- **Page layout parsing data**

********************

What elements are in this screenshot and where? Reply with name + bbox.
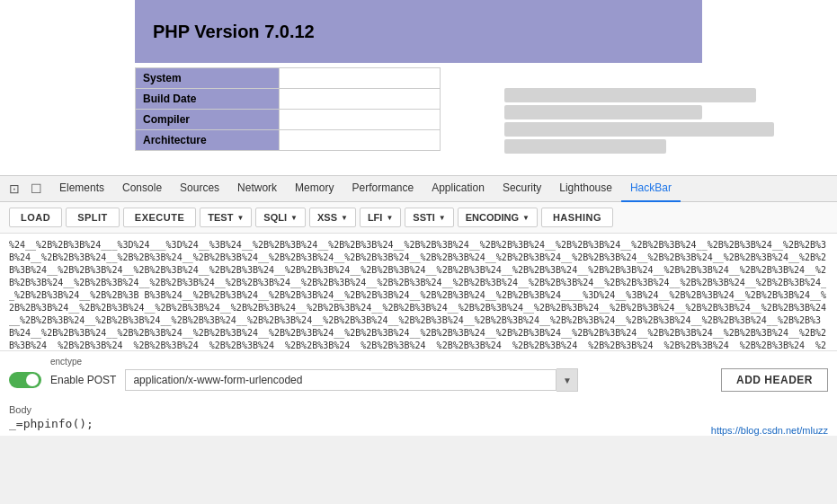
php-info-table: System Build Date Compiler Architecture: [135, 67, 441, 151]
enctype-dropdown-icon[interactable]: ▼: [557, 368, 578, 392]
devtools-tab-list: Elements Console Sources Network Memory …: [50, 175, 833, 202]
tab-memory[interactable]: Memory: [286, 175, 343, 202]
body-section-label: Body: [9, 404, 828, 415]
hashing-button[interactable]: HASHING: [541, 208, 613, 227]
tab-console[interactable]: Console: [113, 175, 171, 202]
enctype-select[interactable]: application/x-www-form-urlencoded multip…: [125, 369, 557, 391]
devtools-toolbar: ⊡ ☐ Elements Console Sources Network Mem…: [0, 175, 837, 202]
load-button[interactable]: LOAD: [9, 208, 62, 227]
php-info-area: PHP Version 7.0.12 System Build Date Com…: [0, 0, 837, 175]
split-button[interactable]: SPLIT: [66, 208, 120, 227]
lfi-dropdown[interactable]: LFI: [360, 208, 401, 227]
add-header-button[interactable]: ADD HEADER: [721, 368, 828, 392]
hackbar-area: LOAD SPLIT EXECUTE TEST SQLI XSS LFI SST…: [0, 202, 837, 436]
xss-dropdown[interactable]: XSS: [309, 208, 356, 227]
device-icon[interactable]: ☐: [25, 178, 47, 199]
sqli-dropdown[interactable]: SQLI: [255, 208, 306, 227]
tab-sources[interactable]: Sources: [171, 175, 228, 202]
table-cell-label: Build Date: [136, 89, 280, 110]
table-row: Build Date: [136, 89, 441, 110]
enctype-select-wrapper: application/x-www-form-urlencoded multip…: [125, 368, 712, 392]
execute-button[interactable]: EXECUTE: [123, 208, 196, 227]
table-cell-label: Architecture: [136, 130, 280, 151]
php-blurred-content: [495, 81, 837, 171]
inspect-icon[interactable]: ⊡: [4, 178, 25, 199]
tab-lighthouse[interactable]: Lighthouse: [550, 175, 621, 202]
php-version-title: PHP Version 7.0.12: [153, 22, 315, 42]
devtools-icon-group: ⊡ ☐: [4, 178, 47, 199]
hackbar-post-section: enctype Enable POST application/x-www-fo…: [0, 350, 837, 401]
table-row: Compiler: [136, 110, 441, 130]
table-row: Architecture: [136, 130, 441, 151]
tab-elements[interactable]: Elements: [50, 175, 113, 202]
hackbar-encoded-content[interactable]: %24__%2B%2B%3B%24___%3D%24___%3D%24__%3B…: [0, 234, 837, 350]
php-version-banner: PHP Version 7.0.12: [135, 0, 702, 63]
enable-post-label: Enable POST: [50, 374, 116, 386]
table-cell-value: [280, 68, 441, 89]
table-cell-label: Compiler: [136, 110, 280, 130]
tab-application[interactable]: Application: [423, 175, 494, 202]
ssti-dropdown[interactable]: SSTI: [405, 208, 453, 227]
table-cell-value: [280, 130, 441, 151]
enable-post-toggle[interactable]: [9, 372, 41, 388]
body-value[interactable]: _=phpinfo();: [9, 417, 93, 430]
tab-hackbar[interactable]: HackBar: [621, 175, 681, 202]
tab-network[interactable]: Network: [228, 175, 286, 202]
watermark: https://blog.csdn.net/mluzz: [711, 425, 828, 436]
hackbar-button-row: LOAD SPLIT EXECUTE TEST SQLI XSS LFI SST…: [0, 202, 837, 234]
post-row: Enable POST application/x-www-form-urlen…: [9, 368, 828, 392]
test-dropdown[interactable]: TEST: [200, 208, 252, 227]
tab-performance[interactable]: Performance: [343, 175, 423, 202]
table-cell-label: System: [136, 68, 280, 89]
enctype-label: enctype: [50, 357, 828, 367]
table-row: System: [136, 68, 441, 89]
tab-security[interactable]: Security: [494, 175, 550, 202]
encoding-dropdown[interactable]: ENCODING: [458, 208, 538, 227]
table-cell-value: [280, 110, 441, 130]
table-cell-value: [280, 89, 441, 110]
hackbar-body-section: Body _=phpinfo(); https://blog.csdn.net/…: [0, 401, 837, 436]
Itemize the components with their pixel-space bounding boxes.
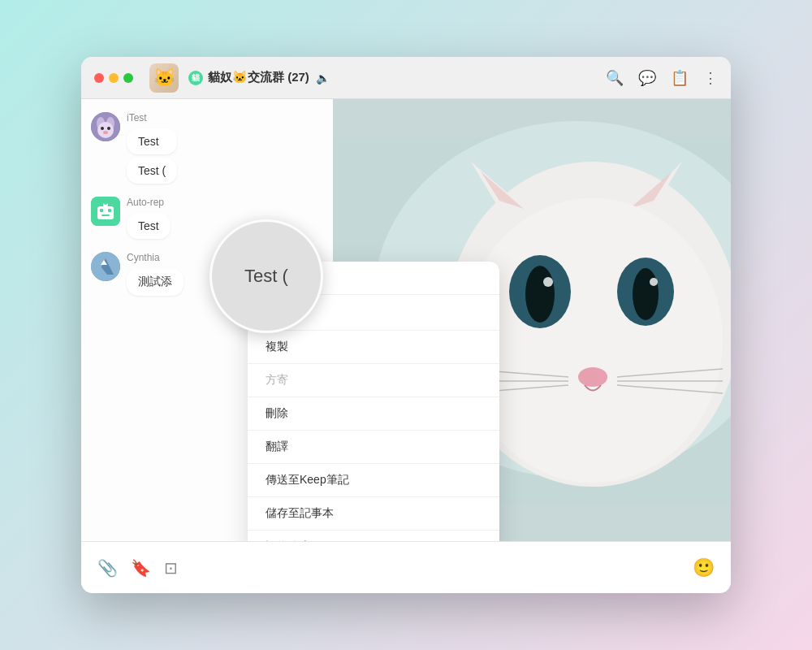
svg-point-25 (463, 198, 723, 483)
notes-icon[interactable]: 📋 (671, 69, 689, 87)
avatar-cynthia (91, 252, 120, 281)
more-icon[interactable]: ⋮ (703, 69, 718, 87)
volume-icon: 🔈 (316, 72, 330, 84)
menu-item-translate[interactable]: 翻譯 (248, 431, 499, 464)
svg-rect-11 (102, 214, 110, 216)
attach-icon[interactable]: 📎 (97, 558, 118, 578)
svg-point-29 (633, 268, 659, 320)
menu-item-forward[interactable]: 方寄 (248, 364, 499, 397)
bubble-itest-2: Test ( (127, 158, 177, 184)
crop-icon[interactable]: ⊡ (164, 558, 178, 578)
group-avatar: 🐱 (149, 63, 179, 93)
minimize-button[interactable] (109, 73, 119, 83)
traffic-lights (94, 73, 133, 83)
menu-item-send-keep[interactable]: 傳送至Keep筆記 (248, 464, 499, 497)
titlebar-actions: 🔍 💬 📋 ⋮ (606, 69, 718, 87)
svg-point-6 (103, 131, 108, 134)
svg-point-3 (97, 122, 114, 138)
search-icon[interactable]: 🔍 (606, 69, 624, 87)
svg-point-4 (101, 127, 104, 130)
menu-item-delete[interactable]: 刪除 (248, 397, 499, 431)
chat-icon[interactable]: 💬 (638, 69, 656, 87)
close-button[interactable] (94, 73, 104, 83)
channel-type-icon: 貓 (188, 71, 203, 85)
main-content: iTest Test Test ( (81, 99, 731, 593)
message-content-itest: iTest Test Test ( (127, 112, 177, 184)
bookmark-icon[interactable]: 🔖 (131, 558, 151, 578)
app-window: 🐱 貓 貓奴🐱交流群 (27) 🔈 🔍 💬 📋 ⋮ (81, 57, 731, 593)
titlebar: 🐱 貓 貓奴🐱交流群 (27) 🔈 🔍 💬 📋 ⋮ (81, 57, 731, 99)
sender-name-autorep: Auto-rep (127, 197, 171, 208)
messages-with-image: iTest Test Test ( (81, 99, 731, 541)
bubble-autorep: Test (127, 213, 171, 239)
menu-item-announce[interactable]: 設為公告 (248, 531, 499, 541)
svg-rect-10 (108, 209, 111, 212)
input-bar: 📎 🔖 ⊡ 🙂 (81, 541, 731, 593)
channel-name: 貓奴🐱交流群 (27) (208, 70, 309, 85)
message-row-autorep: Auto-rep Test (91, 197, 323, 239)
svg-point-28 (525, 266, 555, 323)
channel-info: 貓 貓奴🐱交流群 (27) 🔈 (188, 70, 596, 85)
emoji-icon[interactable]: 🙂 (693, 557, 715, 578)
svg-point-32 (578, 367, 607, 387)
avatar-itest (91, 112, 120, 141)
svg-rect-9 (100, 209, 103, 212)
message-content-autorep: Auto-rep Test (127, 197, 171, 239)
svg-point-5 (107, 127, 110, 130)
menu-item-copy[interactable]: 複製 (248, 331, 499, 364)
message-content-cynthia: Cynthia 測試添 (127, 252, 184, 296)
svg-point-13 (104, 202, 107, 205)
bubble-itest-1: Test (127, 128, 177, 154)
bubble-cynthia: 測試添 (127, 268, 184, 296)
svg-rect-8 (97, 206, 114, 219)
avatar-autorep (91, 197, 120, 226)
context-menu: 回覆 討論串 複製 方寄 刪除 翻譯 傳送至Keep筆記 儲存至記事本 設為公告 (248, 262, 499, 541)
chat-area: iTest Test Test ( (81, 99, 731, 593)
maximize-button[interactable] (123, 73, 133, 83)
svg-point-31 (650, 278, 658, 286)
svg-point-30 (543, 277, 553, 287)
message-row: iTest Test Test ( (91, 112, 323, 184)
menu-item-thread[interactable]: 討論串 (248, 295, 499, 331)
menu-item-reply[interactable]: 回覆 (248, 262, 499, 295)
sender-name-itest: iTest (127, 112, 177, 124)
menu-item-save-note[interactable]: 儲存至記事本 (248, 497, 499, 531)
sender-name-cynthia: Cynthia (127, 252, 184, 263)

********************

- **TASK DIRECTIONS**
Wherever the string "button" appears in the data above, copy the line it sits in.

- **WORKED SOLUTION**
hashing-button[interactable]: HASHING: [541, 208, 613, 227]
load-button[interactable]: LOAD: [9, 208, 62, 227]
split-button[interactable]: SPLIT: [66, 208, 120, 227]
add-header-button[interactable]: ADD HEADER: [721, 368, 828, 392]
execute-button[interactable]: EXECUTE: [123, 208, 196, 227]
hackbar-button-row: LOAD SPLIT EXECUTE TEST SQLI XSS LFI SST…: [0, 202, 837, 234]
minimize-button[interactable] (109, 73, 119, 83)
close-button[interactable] (94, 73, 104, 83)
maximize-button[interactable] (123, 73, 133, 83)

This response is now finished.